**Work item:** Search the records below for the word "element". Copy each line where it occurs.

**Records for the task:**
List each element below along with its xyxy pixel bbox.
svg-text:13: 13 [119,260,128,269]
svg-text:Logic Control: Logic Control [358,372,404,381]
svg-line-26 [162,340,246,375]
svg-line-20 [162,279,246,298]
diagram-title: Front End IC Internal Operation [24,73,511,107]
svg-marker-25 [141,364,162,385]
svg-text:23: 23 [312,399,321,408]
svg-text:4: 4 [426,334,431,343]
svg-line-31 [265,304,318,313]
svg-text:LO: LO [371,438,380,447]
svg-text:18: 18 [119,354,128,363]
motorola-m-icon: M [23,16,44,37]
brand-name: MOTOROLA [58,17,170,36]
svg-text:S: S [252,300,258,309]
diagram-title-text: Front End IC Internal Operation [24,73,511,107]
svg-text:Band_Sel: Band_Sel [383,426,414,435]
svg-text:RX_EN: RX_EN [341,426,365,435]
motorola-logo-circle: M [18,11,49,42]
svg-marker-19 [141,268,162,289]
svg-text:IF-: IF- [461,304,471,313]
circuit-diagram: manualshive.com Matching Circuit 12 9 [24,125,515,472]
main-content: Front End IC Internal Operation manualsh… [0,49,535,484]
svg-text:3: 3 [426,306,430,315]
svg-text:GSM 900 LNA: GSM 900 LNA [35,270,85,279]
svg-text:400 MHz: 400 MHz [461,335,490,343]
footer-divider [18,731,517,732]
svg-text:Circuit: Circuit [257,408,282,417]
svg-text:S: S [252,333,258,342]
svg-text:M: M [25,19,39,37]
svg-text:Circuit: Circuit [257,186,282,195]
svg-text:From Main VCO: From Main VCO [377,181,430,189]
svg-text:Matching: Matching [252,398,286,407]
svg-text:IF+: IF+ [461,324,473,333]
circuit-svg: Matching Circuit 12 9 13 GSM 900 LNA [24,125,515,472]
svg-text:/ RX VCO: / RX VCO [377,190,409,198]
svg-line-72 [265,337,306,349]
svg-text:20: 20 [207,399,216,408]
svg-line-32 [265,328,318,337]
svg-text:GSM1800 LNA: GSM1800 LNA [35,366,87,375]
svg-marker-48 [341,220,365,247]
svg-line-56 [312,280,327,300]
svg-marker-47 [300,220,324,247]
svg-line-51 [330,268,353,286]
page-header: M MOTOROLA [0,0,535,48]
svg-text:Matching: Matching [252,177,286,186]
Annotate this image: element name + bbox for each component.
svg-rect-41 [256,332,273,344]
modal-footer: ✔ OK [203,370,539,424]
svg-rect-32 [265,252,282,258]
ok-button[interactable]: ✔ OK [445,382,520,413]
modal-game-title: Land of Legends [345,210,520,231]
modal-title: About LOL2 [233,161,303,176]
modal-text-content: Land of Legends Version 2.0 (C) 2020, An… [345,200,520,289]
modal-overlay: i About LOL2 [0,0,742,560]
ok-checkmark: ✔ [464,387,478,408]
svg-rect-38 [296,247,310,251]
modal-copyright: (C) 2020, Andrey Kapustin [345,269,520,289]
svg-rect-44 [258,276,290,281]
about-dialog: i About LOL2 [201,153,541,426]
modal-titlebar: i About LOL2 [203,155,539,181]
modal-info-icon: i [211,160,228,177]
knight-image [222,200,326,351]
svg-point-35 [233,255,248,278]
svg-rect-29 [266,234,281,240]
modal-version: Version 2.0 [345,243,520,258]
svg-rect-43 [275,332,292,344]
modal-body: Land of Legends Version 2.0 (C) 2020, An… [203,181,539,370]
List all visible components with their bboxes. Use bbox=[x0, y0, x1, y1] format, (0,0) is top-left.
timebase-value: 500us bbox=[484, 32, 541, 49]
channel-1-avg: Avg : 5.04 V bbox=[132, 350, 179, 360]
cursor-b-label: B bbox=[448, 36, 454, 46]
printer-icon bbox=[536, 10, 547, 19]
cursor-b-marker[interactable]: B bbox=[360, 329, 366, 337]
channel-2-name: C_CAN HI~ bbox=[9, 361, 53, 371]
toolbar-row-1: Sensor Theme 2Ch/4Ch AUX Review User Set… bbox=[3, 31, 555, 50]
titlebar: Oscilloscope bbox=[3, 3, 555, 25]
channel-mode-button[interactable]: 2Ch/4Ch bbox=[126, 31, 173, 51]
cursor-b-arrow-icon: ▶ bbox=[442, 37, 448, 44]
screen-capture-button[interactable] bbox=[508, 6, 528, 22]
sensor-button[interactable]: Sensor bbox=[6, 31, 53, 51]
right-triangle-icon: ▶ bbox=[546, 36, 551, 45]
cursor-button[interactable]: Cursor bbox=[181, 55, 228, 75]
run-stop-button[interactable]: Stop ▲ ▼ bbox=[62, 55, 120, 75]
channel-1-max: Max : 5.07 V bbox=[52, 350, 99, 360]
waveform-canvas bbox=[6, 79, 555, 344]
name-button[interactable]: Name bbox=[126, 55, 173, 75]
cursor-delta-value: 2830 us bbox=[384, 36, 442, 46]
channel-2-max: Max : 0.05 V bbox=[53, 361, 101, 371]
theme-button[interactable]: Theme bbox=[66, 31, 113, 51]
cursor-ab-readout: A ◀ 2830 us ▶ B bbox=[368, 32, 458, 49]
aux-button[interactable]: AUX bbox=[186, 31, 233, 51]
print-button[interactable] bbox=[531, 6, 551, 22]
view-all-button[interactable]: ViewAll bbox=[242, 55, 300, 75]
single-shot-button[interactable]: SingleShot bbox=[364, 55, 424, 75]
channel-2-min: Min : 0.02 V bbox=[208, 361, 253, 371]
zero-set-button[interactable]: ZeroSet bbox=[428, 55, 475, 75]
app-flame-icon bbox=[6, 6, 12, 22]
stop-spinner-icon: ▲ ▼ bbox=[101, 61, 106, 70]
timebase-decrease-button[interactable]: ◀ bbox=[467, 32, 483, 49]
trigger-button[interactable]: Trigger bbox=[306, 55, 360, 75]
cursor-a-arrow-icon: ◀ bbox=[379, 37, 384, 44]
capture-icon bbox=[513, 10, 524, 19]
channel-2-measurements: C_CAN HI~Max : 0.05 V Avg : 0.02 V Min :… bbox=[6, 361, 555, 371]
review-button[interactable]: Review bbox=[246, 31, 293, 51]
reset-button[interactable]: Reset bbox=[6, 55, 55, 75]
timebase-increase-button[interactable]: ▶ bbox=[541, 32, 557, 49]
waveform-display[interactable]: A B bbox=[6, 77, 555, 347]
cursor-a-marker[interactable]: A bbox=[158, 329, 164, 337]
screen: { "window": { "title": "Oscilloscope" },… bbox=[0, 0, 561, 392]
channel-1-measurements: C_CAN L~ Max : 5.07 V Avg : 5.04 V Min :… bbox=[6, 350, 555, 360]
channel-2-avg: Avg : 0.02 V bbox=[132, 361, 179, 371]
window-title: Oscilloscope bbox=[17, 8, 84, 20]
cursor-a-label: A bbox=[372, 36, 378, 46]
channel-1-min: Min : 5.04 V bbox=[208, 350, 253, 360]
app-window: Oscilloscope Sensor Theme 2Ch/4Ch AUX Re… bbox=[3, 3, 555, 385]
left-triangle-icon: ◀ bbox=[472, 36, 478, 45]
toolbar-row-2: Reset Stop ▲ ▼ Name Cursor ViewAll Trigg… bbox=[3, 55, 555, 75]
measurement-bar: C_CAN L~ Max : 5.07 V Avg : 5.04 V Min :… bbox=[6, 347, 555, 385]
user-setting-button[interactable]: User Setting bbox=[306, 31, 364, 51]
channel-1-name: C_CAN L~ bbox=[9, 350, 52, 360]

**Written response:**
List each element below along with its xyxy pixel bbox.
Annotate this image: element name + bbox for each component.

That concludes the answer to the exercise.